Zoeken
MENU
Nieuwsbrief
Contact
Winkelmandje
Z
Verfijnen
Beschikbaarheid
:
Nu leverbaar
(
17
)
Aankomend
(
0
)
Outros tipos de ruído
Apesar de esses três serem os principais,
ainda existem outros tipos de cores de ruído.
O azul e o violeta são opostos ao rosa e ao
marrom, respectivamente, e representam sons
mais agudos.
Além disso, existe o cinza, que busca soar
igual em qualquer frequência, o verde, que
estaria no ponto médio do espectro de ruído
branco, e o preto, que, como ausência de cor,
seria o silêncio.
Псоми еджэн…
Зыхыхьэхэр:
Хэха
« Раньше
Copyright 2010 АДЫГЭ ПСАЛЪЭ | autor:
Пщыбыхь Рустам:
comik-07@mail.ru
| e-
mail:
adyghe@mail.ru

::::

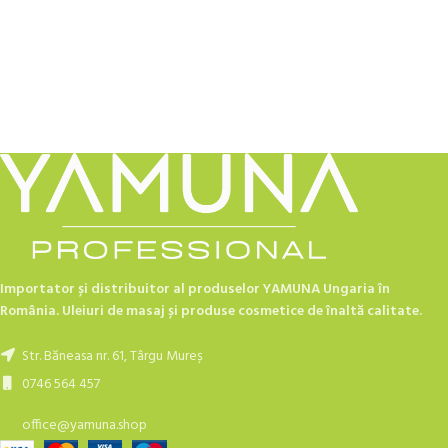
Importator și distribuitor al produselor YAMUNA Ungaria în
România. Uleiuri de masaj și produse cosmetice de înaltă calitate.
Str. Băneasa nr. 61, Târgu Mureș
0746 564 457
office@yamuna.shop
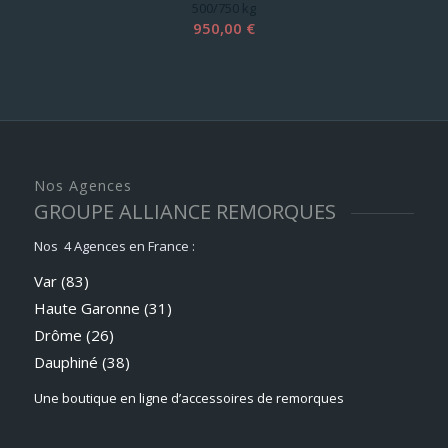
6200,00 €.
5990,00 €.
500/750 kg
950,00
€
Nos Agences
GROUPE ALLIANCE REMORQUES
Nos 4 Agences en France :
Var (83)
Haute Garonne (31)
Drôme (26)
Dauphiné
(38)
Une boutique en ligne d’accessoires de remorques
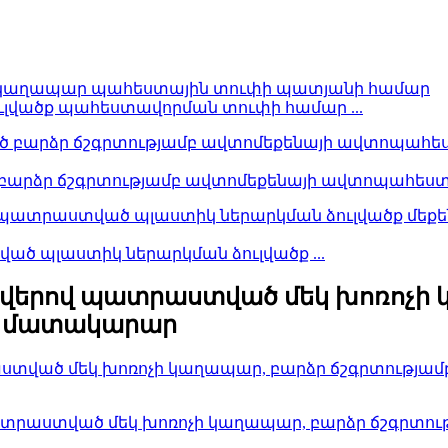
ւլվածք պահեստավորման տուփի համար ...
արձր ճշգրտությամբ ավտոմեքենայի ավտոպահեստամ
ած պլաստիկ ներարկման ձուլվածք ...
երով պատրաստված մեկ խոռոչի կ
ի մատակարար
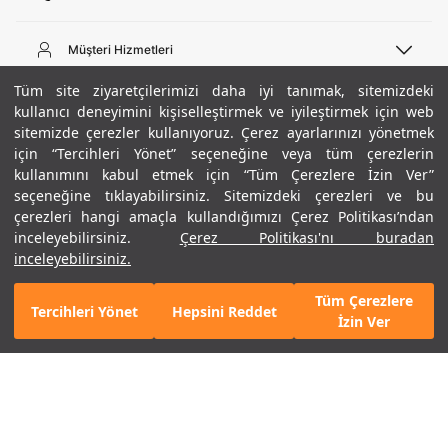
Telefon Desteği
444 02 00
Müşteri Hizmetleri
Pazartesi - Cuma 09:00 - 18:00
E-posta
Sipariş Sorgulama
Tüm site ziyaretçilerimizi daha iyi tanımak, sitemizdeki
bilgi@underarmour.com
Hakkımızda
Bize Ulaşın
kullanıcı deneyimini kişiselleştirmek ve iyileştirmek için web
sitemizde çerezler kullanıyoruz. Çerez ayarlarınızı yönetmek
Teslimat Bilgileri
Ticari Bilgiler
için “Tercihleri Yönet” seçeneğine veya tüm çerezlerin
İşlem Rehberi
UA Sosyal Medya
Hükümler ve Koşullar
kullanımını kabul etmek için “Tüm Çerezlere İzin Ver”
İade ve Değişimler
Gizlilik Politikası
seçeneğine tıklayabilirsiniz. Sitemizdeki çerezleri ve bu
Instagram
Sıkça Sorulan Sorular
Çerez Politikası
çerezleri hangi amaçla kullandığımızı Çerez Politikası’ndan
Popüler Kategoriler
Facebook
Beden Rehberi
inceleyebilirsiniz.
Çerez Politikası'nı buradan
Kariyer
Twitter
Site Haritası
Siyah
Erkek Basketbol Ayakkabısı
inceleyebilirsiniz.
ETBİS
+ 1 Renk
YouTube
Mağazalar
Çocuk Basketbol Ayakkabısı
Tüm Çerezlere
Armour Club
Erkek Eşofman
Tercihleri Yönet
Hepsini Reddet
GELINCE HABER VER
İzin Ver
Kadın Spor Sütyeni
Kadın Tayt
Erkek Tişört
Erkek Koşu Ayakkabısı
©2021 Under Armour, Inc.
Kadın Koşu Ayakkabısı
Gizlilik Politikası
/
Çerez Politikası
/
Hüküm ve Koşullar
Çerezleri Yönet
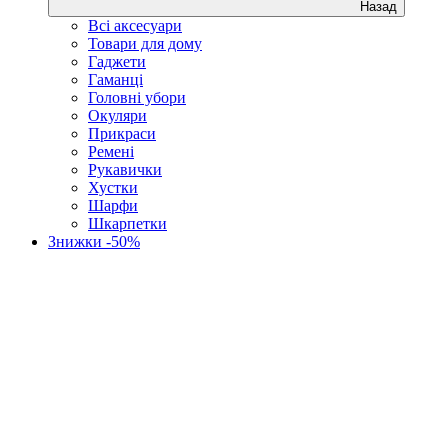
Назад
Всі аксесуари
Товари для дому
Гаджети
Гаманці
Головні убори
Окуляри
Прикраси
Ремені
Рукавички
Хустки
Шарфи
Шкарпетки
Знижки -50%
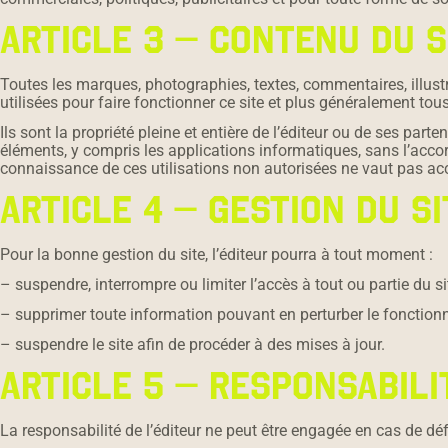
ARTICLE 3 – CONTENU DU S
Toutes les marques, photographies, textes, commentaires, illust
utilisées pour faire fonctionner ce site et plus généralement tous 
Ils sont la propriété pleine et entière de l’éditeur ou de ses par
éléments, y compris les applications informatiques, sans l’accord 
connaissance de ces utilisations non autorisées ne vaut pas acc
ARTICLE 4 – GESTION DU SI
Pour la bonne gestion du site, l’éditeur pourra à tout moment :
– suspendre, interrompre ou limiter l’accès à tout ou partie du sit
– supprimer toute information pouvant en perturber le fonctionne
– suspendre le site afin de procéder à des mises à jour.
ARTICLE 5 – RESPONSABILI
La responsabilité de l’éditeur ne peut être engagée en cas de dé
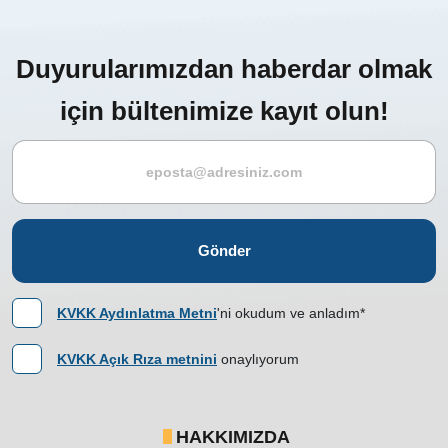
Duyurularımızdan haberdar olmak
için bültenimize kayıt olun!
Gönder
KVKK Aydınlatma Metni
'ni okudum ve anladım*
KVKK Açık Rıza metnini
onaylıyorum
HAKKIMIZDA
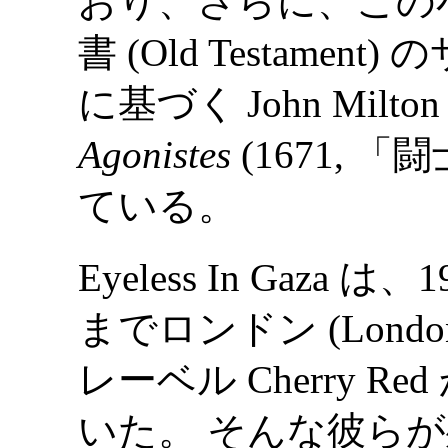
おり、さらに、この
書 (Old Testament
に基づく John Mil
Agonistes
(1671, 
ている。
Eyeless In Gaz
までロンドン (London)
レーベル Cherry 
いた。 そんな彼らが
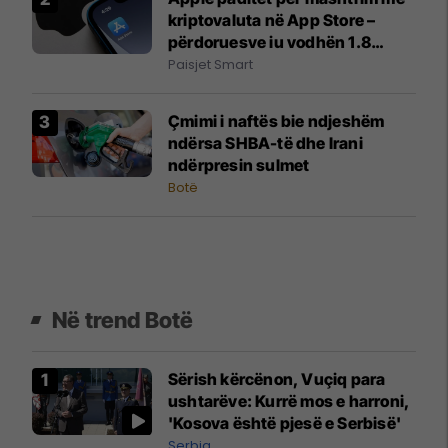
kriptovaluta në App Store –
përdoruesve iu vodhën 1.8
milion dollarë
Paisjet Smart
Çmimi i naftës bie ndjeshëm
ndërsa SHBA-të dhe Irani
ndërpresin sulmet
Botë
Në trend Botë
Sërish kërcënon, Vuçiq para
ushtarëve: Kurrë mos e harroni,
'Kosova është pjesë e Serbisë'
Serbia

::::

(INSTRUCTIONS TO FOLLOW) From the line that has "Bize Ulaşın" through the line that has "Armour Club", copy every line exactly as it appears above, and leave out all others.

(EXPECTED OUTPUT)
Bize Ulaşın
kullanıcı deneyimini kişiselleştirmek ve iyileştirmek için web
sitemizde çerezler kullanıyoruz. Çerez ayarlarınızı yönetmek
Teslimat Bilgileri
Ticari Bilgiler
için “Tercihleri Yönet” seçeneğine veya tüm çerezlerin
İşlem Rehberi
UA Sosyal Medya
Hükümler ve Koşullar
kullanımını kabul etmek için “Tüm Çerezlere İzin Ver”
İade ve Değişimler
Gizlilik Politikası
seçeneğine tıklayabilirsiniz. Sitemizdeki çerezleri ve bu
Instagram
Sıkça Sorulan Sorular
Çerez Politikası
çerezleri hangi amaçla kullandığımızı Çerez Politikası’ndan
Popüler Kategoriler
Facebook
Beden Rehberi
inceleyebilirsiniz.
Çerez Politikası'nı buradan
Kariyer
Twitter
Site Haritası
Siyah
Erkek Basketbol Ayakkabısı
inceleyebilirsiniz.
ETBİS
+ 1 Renk
YouTube
Mağazalar
Çocuk Basketbol Ayakkabısı
Tüm Çerezlere
Armour Club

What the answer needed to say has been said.